Records drawn from a dataset
=== Section Start ===
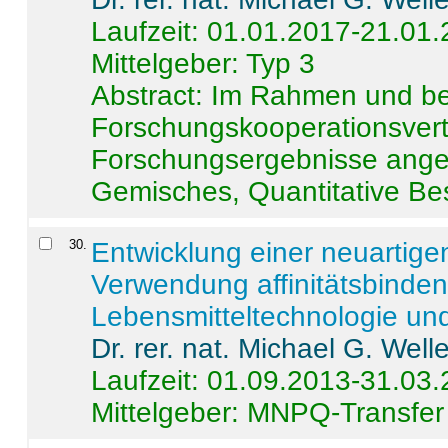
Laufzeit: 01.01.2017-21.01
Mittelgeber: Typ 3
Abstract:
Im Rahmen und be
Forschungskooperationsvertr
Forschungsergebnisse anges
Gemisches, Quantitative Be
30
.
Entwicklung einer neuartige
Verwendung affinitätsbinde
Lebensmitteltechnologie un
Dr. rer. nat. Michael G. Welle
Laufzeit: 01.09.2013-31.03
Mittelgeber: MNPQ-Transfer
=== Section End ===
— What you need to do —
This exercise calls for the line containing "Laufzeit: 01.09.2013-31.03" and each line after it in the records, copied exactly.

— Answer area —
Laufzeit: 01.09.2013-31.03
Mittelgeber: MNPQ-Transfer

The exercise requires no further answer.